Il sito russo Kavkazski Uzel ha reso noto che Martin B. aveva attivato un canale Youtube su cui postava commenti critici su Kadyrov. Il ministero dell’Interno ucraino ha dichiarato che nel 2017 il dissidente ceceno aveva testimoniato in un processo contro il sicario di un uomo che aveva pianificato un attentato contro Vladimir Putin. 

L’ombra lunga del Cremlino sui dissidenti in Europa sta inquietando la comunità cecena.
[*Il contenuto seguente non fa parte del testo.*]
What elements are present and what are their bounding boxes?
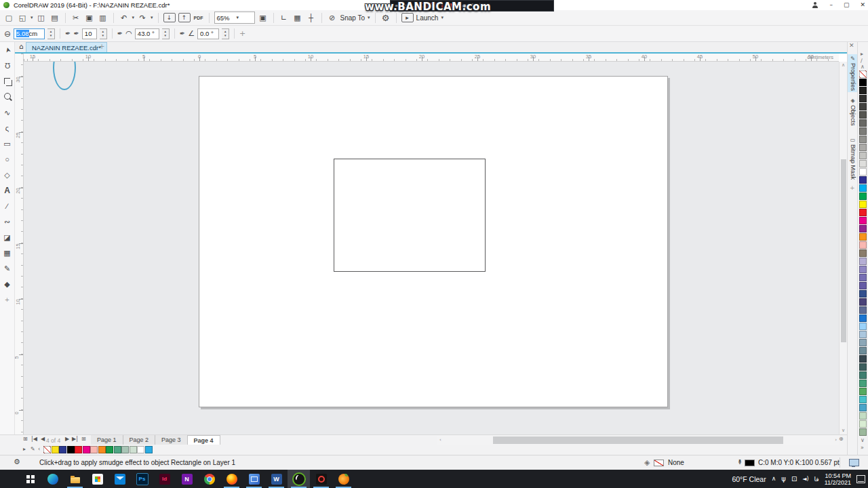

Molti sono scappati negli anni Novanta, durante i conflitti indipendentisti in Cecenia, altri hanno scelto l’esilio in anni più recenti per sfuggire al regime di Kadyrov. 

A febbraio Imran Aliyev, un altro dissidente che aveva creato un canale Youtube critico con il regime, è stato trovato morto, accoltellato in un albergo a Lille, in Francia. Un suo connazionale, Tumru Abdurakhmanov, è stato aggredito in Svezia, sempre a febbraio. Il mese scorso le autorità tedesche hanno accusato un russo di aver commesso su incarico dei servizi segreti militari l’assassinio di un ceceno-georgiano avvenuto a Berlino nel 2019. Da allora tra Mosca e Berlino è calato un grande gelo, aggravato dallo scandalo del cyberattacco al Parlamento tedesco del 2015. Anche in questo clamoroso episodio gli inquirenti tedeschi sospettano apertamente che ci sia la mano dei servizi del Cremlino. La Germania ha convocato l’ambasciatore russo e minaccia cybersanzioni europee contro Mosca.